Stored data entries
Segment Open
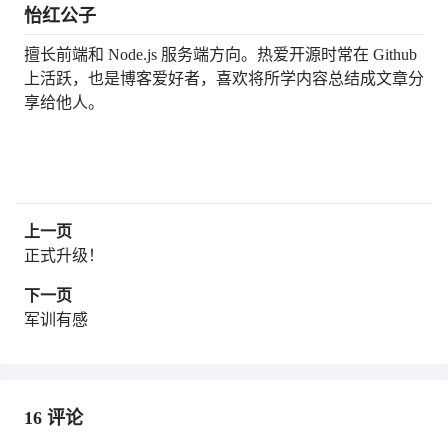
怡红公子
擅长前端和 Node.js 服务端方向。热爱开源时常在 Github
上活跃，也是博客爱好者，喜欢将所学内容总结成文章分
享给他人。
上一页
正式升级！
下一页
军训有感
16
评论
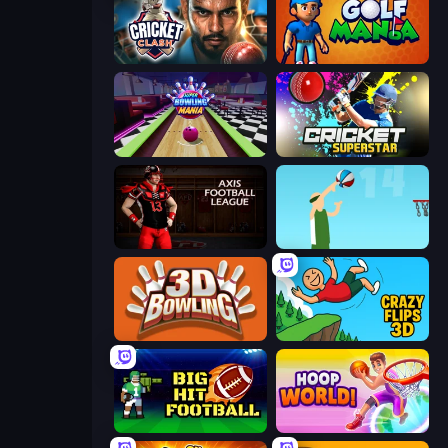
Cricket Clash
Golf Mania
Super Bowling Mania
Cricket Superstar League
Axis Football League
Street Ball Jam
3D Bowling
Crazy Flips 3D
Big Hit Football
Hoop World 3D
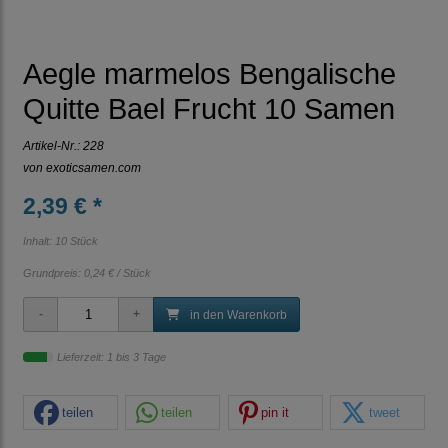
Aegle marmelos Bengalische
Quitte Bael Frucht 10 Samen
Artikel-Nr.:
228
von
exoticsamen.com
2,39 € *
Inhalt: 10 Stück
Grundpreis:
0,24 € / Stück
in den Warenkorb
Lieferzeit: 1 bis 3 Tage
teilen
teilen
pin it
tweet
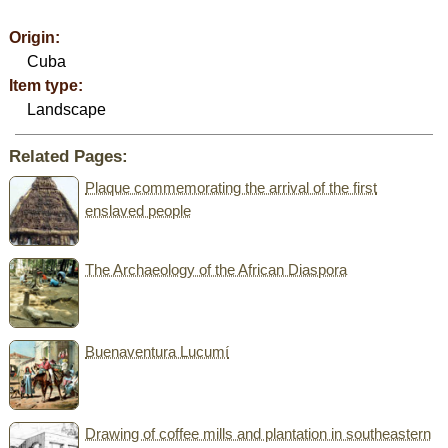
Origin:
Cuba
Item type:
Landscape
Related Pages:
Plaque commemorating the arrival of the first
enslaved people
The Archaeology of the African Diaspora
Buenaventura Lucumí
Drawing of coffee mills and plantation in southeastern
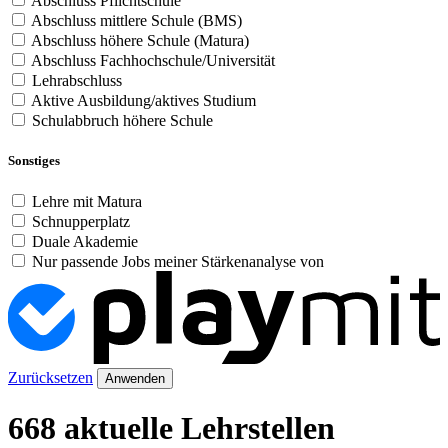
Abschluss Pflichtschule
Abschluss mittlere Schule (BMS)
Abschluss höhere Schule (Matura)
Abschluss Fachhochschule/Universität
Lehrabschluss
Aktive Ausbildung/aktives Studium
Schulabbruch höhere Schule
Sonstiges
Lehre mit Matura
Schnupperplatz
Duale Akademie
Nur passende Jobs meiner Stärkenanalyse von
Zurücksetzen
Anwenden
668 aktuelle Lehrstellen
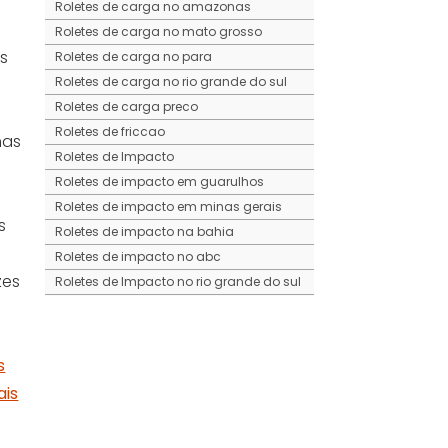
Roletes de carga no amazonas
Roletes de carga no mato grosso
s
Roletes de carga no para
Roletes de carga no rio grande do sul
Roletes de carga preco
Roletes de friccao
mas
Roletes de Impacto
Roletes de impacto em guarulhos
Roletes de impacto em minas gerais
s
Roletes de impacto na bahia
Roletes de impacto no abc
zes
Roletes de Impacto no rio grande do sul
Roletes de Retorno
Roletes de retorno em porto alegre
Roletes de retorno em sao jose dos
s
campos
ais
Roletes de retorno no abc
Roletes de retorno no amazonas
Roletes de retorno no ceara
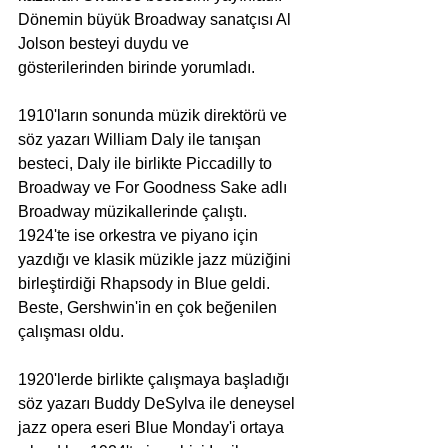
Dönemin büyük Broadway sanatçısı Al 
Jolson besteyi duydu ve 
gösterilerinden birinde yorumladı.
1910'ların sonunda müzik direktörü ve 
söz yazarı William Daly ile tanışan 
besteci, Daly ile birlikte Piccadilly to 
Broadway ve For Goodness Sake adlı 
Broadway müzikallerinde çalıştı.
1924'te ise orkestra ve piyano için 
yazdığı ve klasik müzikle jazz müziğini 
birleştirdiği Rhapsody in Blue geldi. 
Beste, Gershwin'in en çok beğenilen 
çalışması oldu.
1920'lerde birlikte çalışmaya başladığı 
söz yazarı Buddy DeSylva ile deneysel 
jazz opera eseri Blue Monday'i ortaya 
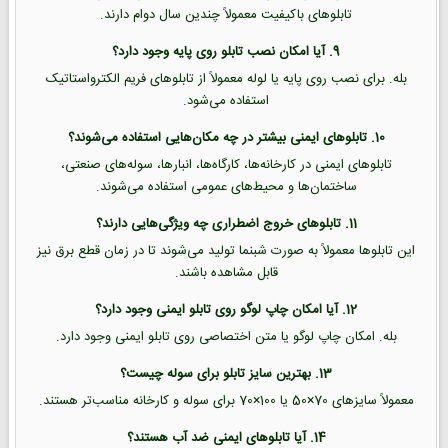
تابلوهای باکیفیت معمولاً چندین سال دوام دارند.
9. آیا امکان نصب تابلو روی پایه وجود دارد؟
بله. برای نصب روی پایه یا لوله معمولاً از تابلوهای فریم الکترواستاتیک
استفاده می‌شود.
10. تابلوهای ایمنی بیشتر در چه مکان‌هایی استفاده می‌شوند؟
تابلوهای ایمنی در کارخانه‌ها، کارگاه‌ها، انبارها، سوله‌های صنعتی،
ساختمان‌ها و محیط‌های عمومی استفاده می‌شوند.
11. تابلوهای خروج اضطراری چه ویژگی‌هایی دارند؟
این تابلوها معمولاً به صورت شبنما تولید می‌شوند تا در زمان قطع برق نیز
قابل مشاهده باشند.
12. آیا امکان چاپ لوگو روی تابلو ایمنی وجود دارد؟
بله. امکان چاپ لوگو یا متن اختصاصی روی تابلو ایمنی وجود دارد.
13. بهترین سایز تابلو برای سوله چیست؟
معمولاً سایزهای 70×50 یا 100×70 برای سوله و کارخانه مناسب‌تر هستند.
14. آیا تابلوهای ایمنی ضد آب هستند؟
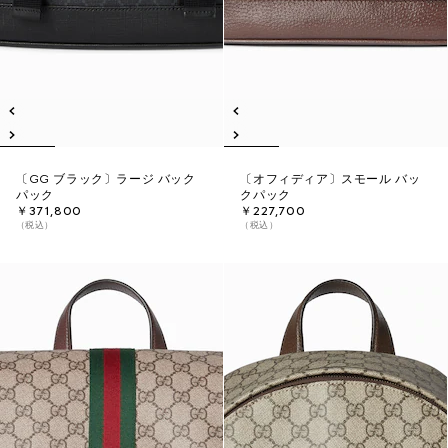
〔GG ブラック〕ラージ バック
〔オフィディア〕スモール バッ
パック
クパック
￥371,800
￥227,700
（税込）
（税込）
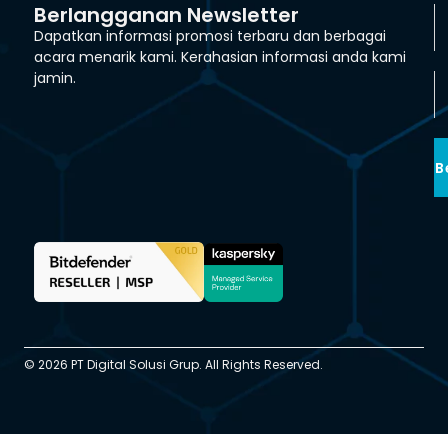
Berlangganan Newsletter
Dapatkan informasi promosi terbaru dan berbagai
acara menarik kami. Kerahasian informasi anda kami
jamin.
B
© 2026 PT Digital Solusi Grup. All Rights Reserved.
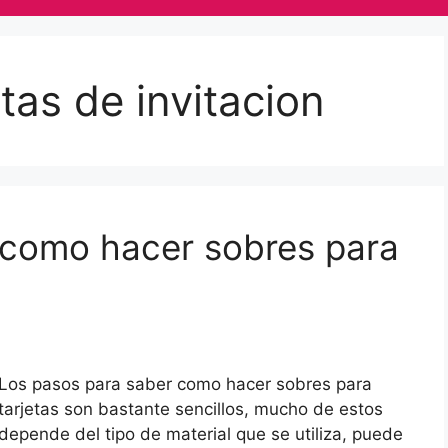
tas de invitacion
 como hacer sobres para
Los pasos para saber como hacer sobres para
tarjetas son bastante sencillos, mucho de estos
depende del tipo de material que se utiliza, puede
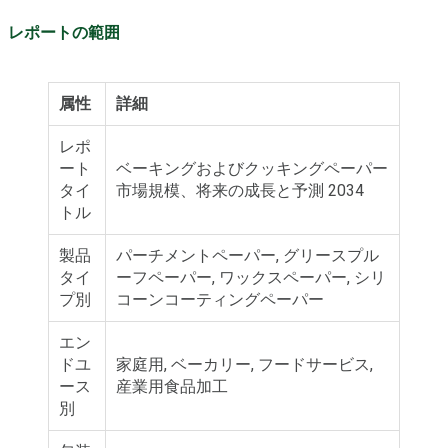
レポートの範囲
属性
詳細
レポ
ート
ベーキングおよびクッキングペーパー
タイ
市場規模、将来の成長と予測 2034
トル
製品
パーチメントペーパー, グリースプル
タイ
ーフペーパー, ワックスペーパー, シリ
プ別
コーンコーティングペーパー
エン
ドユ
家庭用, ベーカリー, フードサービス,
ース
産業用食品加工
別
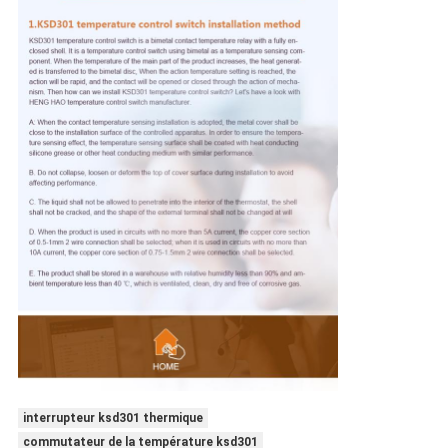
interrupteur ksd301 thermique
commutateur de la température ksd301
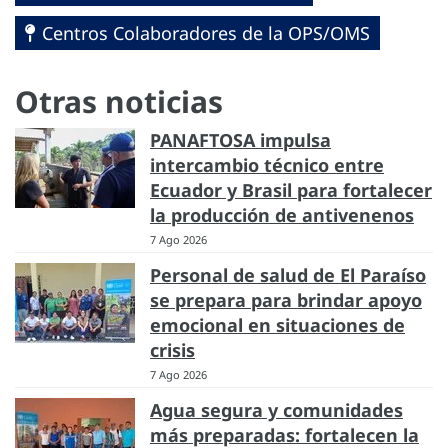
Centros Colaboradores de la OPS/OMS
Otras noticias
PANAFTOSA impulsa
intercambio técnico entre
Ecuador y Brasil para fortalecer
la producción de antivenenos
7 Ago 2026
Personal de salud de El Paraíso
se prepara para brindar apoyo
emocional en situaciones de
crisis
7 Ago 2026
Agua segura y comunidades
más preparadas: fortalecen la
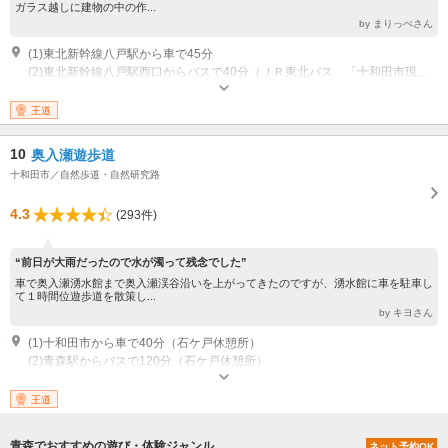
ガラス越しに建物の中の作...
by まりっぺさん
(1)東北新幹線八戸駅から車で45分
(2)東北新幹線八戸駅西口からバスで40分（ＪＲ東北バス 「十和田市現代美術館」下車、徒歩すぐ）
その他：開館時間 9:00?17:00 展示室 ※入場は30分前まで 開館時間 9:00?
17:30 休憩スペース等 休館日（月） 祝日の場合はその翌日
王道
10
奥入瀬遊歩道
十和田市／自然歩道・自然研究路
4.3
(293件)
“前日が大雨だったので水が濁って残念でした”
車で奥入瀬湧水館まで奥入瀬渓谷沿いを上がってきたのですが、湧水館に車を駐車し
て１時間位遊歩道を散策し...
by キヨさん
(1)十和田市から車で40分（石ケ戸休憩所）
(2)青森駅からバスで120分（石ケ戸休憩所）
王道
青森でおすすめの遊び・体験ジャンル
ネット予約OK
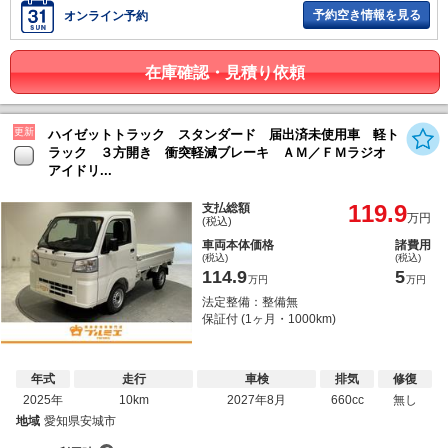
予約空き情報を見る
オンライン予約
在庫確認・見積り依頼
更新
ハイゼットトラック スタンダード 届出済未使用車 軽ト
ラック ３方開き 衝突軽減ブレーキ ＡＭ／ＦＭラジオ
アイドリ...
119.9
支払総額
万円
(税込)
車両本体価格
諸費用
(税込)
(税込)
114.9
5
万円
万円
法定整備：整備無
保証付 (1ヶ月・1000km)
年式
走行
車検
排気
修復
2025年
10km
2027年8月
660cc
無し
地域
愛知県安城市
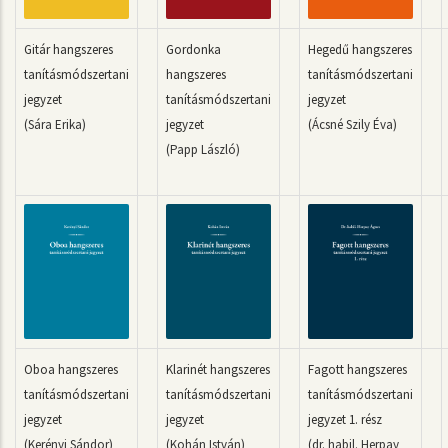
Gitár hangszeres
Gordonka
Hegedű hangszeres
tanításmódszertani
hangszeres
tanításmódszertani
jegyzet
tanításmódszertani
jegyzet
(Sára Erika)
jegyzet
(Ácsné Szily Éva)
(Papp László)
Oboa hangszeres
Klarinét hangszeres
Fagott hangszeres
tanításmódszertani
tanításmódszertani
tanításmódszertani
jegyzet
jegyzet
jegyzet 1. rész
(Kerényi Sándor)
(Kohán István)
(dr. habil. Herpay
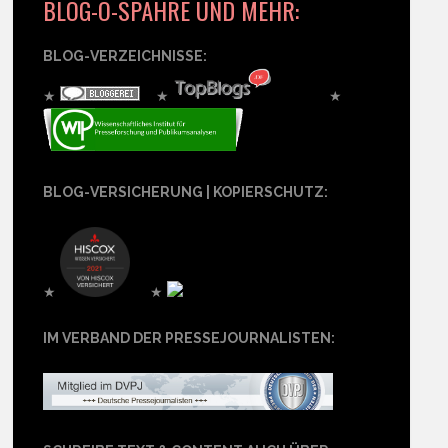
BLOG-O-SPÄHRE UND MEHR:
BLOG-VERZEICHNISSE:
★
★
★
BLOG-VERSICHERUNG | KOPIERSCHUTZ:
★
★
IM VERBAND DER PRESSEJOURNALISTEN:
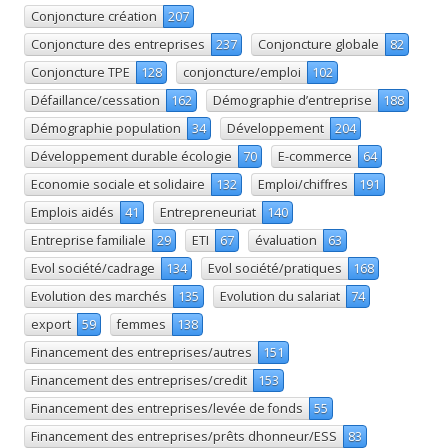
Conjoncture création
207
Conjoncture des entreprises
237
Conjoncture globale
82
Conjoncture TPE
128
conjoncture/emploi
102
Défaillance/cessation
162
Démographie d’entreprise
188
Démographie population
34
Développement
204
Développement durable écologie
70
E-commerce
64
Economie sociale et solidaire
132
Emploi/chiffres
191
Emplois aidés
41
Entrepreneuriat
140
Entreprise familiale
29
ETI
67
évaluation
63
Evol société/cadrage
134
Evol société/pratiques
168
Evolution des marchés
135
Evolution du salariat
74
export
59
femmes
138
Financement des entreprises/autres
151
Financement des entreprises/credit
153
Financement des entreprises/levée de fonds
55
Financement des entreprises/prêts dhonneur/ESS
83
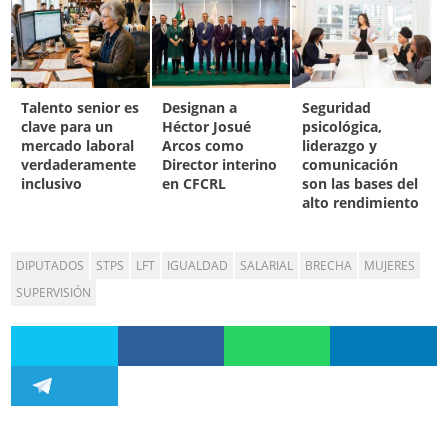
Talento senior es
Designan a
Seguridad
clave para un
Héctor Josué
psicológica,
mercado laboral
Arcos como
liderazgo y
verdaderamente
Director interino
comunicación
inclusivo
en CFCRL
son las bases del
alto rendimiento
DIPUTADOS
STPS
LFT
IGUALDAD
SALARIAL
BRECHA
MUJERES
SUPERVISIÓN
Segment Closed
== Task statement ==
The first line of the entries, the line containing "Roletes de carga no amazonas", and every line between them are to be output exactly; pictures are not.

== Output ==
怡红公子
擅长前端和 Node.js 服务端方向。热爱开源时常在 Github
上活跃，也是博客爱好者，喜欢将所学内容总结成文章分
享给他人。
上一页
正式升级！
下一页
军训有感
16
评论
Cricket Clash
Golf Mania
Super Bowling Mania
Cricket Superstar League
Axis Football League
Street Ball Jam
3D Bowling
Crazy Flips 3D
Big Hit Football
Hoop World 3D
Aegle marmelos Bengalische
Quitte Bael Frucht 10 Samen
Artikel-Nr.:
228
von
exoticsamen.com
2,39 € *
Inhalt: 10 Stück
Grundpreis:
0,24 € / Stück
in den Warenkorb
Lieferzeit: 1 bis 3 Tage
teilen
teilen
pin it
tweet
Origin:
Cuba
Item type:
Landscape
Related Pages:
Plaque commemorating the arrival of the first
enslaved people
The Archaeology of the African Diaspora
Buenaventura Lucumí
Drawing of coffee mills and plantation in southeastern
Abschluss Pflichtschule
Abschluss mittlere Schule (BMS)
Abschluss höhere Schule (Matura)
Abschluss Fachhochschule/Universität
Lehrabschluss
Aktive Ausbildung/aktives Studium
Schulabbruch höhere Schule
Sonstiges
Lehre mit Matura
Schnupperplatz
Duale Akademie
Nur passende Jobs meiner Stärkenanalyse von
Zurücksetzen
Anwenden
668 aktuelle Lehrstellen
Roletes de carga no amazonas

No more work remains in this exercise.